Pada tahun 2025, program sekolah swasta gratis ini secara keseluruhan menjangkau 129 sekolah dengan anggaran Rp25,79 miliar. Rencananya, pada tahun 2026 program ini akan diperluas menjadi 135 sekolah.
Selain itu, pemerintah memberikan bantuan operasional bagi 1.482 guru sekolah swasta yang belum tersertifikasi.
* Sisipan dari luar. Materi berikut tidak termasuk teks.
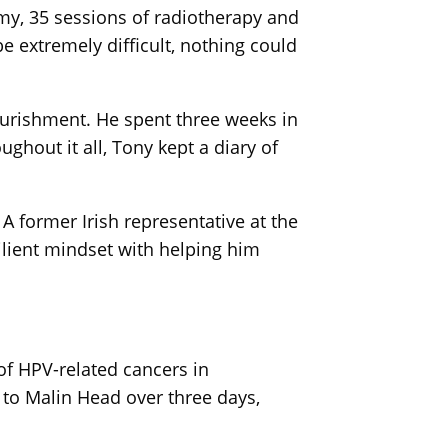
omy, 35 sessions of radiotherapy and
 extremely difficult, nothing could
ourishment. He spent three weeks in
ghout it all, Tony kept a diary of
A former Irish representative at the
ilient mindset with helping him
of HPV-related cancers in
to Malin Head over three days,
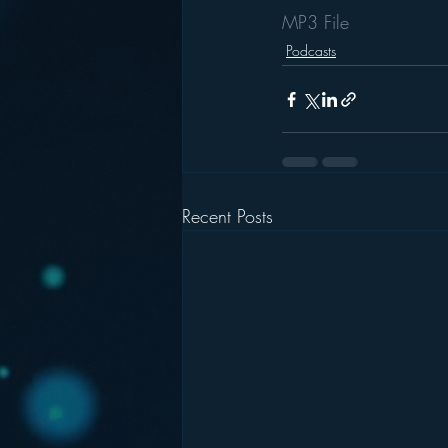
MP3 File
Podcasts
Recent Posts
Bantuan ini diharapkan bisa meningkatkan kesejahteraan guru dan motivasi mereka dalam mengajar.
“Sekolah swasta adalah mitra pemerintah dalam mencerdaskan anak bangsa. Kami ingin mereka kuat, gurunya sejahtera, dan siswanya bisa belajar dengan nyaman,” jelas Agustina.
Upaya ini berhasil menekan angka putus sekolah. Berdasarkan data tahun 2025, angka putus sekolah tingkat SD/MI 0 persen dan tingkat SMP/MTs hanya 0,01 persen—angka yang sangat minim.
Ijazah Tertahan Akhirnya Dibagikan, Masa Depan Anak Terbuka Kembali
Masalah klasik lainnya adalah ijazah yang tertahan di sekolah karena berbagai alasan, biasanya terkait biaya. Ijazah adalah pintu masuk untuk melanjutkan pendidikan atau melamar pekerjaan. Tanpa ijazah, masa depan anak bisa terhambat.
Pemerintah kota bergerak cepat. Sepanjang 2025, sebanyak 374 ijazah berhasil dibagikan kepada pemiliknya dari 36 sekolah di Kota Semarang.
Namun, pekerjaan rumah masih besar. Masih ada 10.335 ijazah yang tertahan di berbagai sekolah. Pemerintah berkomitmen untuk terus mendorong penyelesaian masalah ini agar tidak ada lagi anak Semarang yang masa depannya terhambat hanya karena selembar ijazah.
“Ijazah itu hak anak, bukan barang jaminan. Saya minta sekolah-sekolah untuk tidak menahan ijazah muridnya. Kalau ada masalah biaya, kita cari solusi bersama. Yang penting anak bisa melanjutkan masa depannya,” tegas Wali Kota.